Other brands focus more on just the leading marketplaces in a region or in their categories as part of a general channel strategy for the main product catalog and sometimes for refurbished or B-stock inventory.
Some brands use marketplaces as a backstop to their wholesale relationships with Amazon or Walmart, for example. As a third party, it’s possible to have more of the catalog on those sites than is often covered in a wholesale relationship. Also, a presence on the marketplaces helps brands keep an eye on who else is selling their products.
Newer or smaller brands that don’t have wholesale relationships use marketplaces to establish their brands and find new customers. Many have direct-to-consumer websites but, for some, marketplaces can be the initial or primary path to the consumer.
Finally, we have customers that leverage marketplaces primarily for geographic expansion.
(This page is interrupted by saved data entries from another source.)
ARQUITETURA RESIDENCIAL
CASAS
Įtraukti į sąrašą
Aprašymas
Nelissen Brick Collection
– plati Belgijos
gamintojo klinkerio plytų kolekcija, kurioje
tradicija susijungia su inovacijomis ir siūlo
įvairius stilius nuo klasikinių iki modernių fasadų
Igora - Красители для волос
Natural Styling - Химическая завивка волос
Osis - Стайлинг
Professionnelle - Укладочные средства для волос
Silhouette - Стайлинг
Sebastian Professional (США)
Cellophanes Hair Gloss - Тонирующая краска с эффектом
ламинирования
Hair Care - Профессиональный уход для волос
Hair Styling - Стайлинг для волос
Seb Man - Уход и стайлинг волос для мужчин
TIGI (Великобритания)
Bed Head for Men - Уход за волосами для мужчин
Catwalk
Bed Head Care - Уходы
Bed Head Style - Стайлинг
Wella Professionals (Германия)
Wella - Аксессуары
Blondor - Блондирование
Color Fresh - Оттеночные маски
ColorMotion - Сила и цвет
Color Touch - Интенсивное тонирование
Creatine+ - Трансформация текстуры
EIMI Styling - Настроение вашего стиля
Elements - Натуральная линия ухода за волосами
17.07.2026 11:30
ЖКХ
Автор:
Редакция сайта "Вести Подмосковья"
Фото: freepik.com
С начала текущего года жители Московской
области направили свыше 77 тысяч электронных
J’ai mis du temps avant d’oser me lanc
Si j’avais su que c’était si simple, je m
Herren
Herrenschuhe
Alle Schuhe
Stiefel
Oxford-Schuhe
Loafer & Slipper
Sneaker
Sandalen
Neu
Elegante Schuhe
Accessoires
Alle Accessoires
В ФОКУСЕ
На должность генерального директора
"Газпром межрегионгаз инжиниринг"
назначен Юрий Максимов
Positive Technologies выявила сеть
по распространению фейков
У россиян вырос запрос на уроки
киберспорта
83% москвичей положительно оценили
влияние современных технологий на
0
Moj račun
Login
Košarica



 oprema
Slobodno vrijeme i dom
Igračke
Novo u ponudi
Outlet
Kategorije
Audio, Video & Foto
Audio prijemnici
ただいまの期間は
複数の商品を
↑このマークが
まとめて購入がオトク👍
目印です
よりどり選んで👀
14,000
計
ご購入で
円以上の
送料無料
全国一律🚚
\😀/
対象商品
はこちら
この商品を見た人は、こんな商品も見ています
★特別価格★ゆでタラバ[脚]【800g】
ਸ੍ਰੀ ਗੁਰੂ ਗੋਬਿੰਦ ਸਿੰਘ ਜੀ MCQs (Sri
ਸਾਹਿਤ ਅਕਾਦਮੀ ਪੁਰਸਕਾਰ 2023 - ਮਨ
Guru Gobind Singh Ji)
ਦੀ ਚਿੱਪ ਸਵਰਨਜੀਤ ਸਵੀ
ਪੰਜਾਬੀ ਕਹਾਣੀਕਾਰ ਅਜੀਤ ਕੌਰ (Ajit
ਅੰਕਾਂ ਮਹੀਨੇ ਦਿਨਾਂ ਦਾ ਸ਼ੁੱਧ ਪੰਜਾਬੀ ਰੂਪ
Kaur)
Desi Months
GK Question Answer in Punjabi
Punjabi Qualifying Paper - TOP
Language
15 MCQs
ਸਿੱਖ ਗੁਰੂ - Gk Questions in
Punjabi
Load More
Marketplaces allow them to test demand before investing in more significant operations.
The bottom line is that we often see different reasons for brands using marketplaces and quite different strategies, but the overall trend is more and more brands taking the plunge.
RIS: What are you most optimistic about when it comes to the consumer goods and retail industries as we emerge from the pandemic?
The last 15 months have been bumpy, but we have seen tremendous innovation. We have seen new business models accelerated. Companies are figuring out how to make their supply chains better. I think the businesses that survived will be more resilient as we get back to normal.